Cada vez que ocurren grandes catástrofes naturales tales como huracanes, incendios forestales, sequías, olas de calor, deshielo de las zonas polares, se produce una reacción de temor sobre el futuro del planeta. Sin embargo, siempre las hubo. Tengamos en cuenta en el presente las noticias llegan a todas partes al instante, lo que no ocurrían décadas atrás y eso puede hacer que parezcan más frecuentes y violentas. De todas formas admitamos que actualmente se han intensificado. Aún así, esto no debe llevarnos a pensar que vamos directamente al fin de la vida del planeta, tal como proclaman algunos grupos ambientalistas. No existe comprobación científica que sea así, es más, existen sólidos argumentos para sostener que no estamos en las puertas de una amenaza de tal envergadura.
Un reconocido estudioso del tema, el profesor Bjorn Lomborg calificado por la revista Time como una de las cien personas más influyentes del mundo publicó en el año 2020 un libro, que tituló “Falsa alarma”. No me consta que esté editado en Uruguay, lo compré en España. Vale la pena leerlo. La denominación puede inducir a suponer que niega importancia al calentamiento global y a sus consecuencias. No es así, todo lo contrario, asegura que es una realidad que nos planteará serios problemas. Lo que plantea es un tratamiento racional, sensato, y la forma de enfrentar en problema real, importante, que pondrá a prueba la capacidad de gobernantes de todo el mundo para encararlo y de la humanidad para adaptarse.

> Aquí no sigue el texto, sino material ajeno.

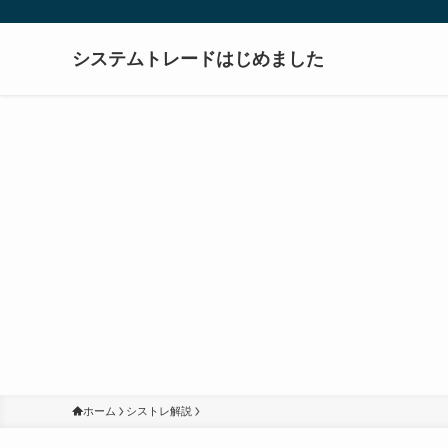
システムトレードはじめました
ホーム
シストレ解説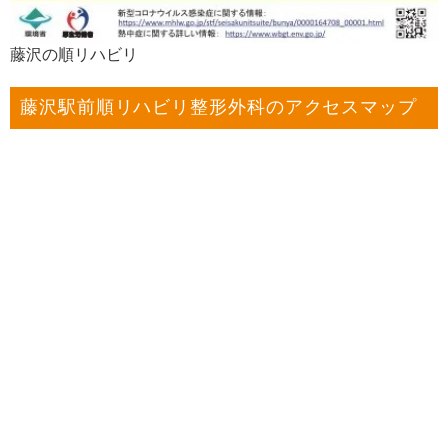
藤沢の順リハビリ
藤沢駅前順リハビリ整形外科のアクセスマップ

Sostiene que el pánico ante el cambio climático no salvará el planeta. Lo que sí será imprescindible es prepararnos. La temperatura seguirá subiendo y ya nada podrá detenerlo. Es una realidad que es preciso reconocer. Es imposible impedir que se deje de emitir dióxido de carbono al menos en un futuro próximo. La mayor parte del transporte, entre otras actividades depende de los combustibles fósiles. Lomborg dice que aún ante la nula posibilidad que ya mismo deje de usarse, igual continuaría subiendo la temperatura global, porque el proceso ya se inició. Obviamente las acciones individuales no serán capaces de revertir el cambio climático. Además el dióxido de carbono tiene un beneficio para la naturaleza ya que es alimento para los vegetales, aunque el perjuicio es que las plantas no pueden absorber todo el que se emite. En lugar de apelar a imposibles, a esperar que todos los países acaten los acuerdos que ellos mismos firman, lo que podemos hacer, y no es poca cosa, es prepararnos. Aunque no sea inmediato, los adelantos tecnológicos podrán hacer que se empiece a reducir las emisiones de dióxido de carbono y a pesar que no sea determinante, como vimos, igual será una contribución para enlentecer el calentamiento global. Un ejemplo, de cómo prepararnos: habrá zonas que se inundarán ante la subida en el nivel de las aguas, por lo tanto será necesario tenerlo en cuenta al momento de decidir dónde edificar. Otro: habrá regiones en las que no se podrá continuar con las plantaciones que con otro nivel de temperatura eran posibles, entonces será necesario producir otras y las que allí se cultivaban se trasladarán a lugares más adecuados.
Todo esto será muy difícil y muy costoso, pero la parte positiva es que no se cumplirán los pronósticos apocalípticos, y que el mundo seguirá siendo un lugar propicio para desarrollar la vida, aunque con temperaturas más elevadas.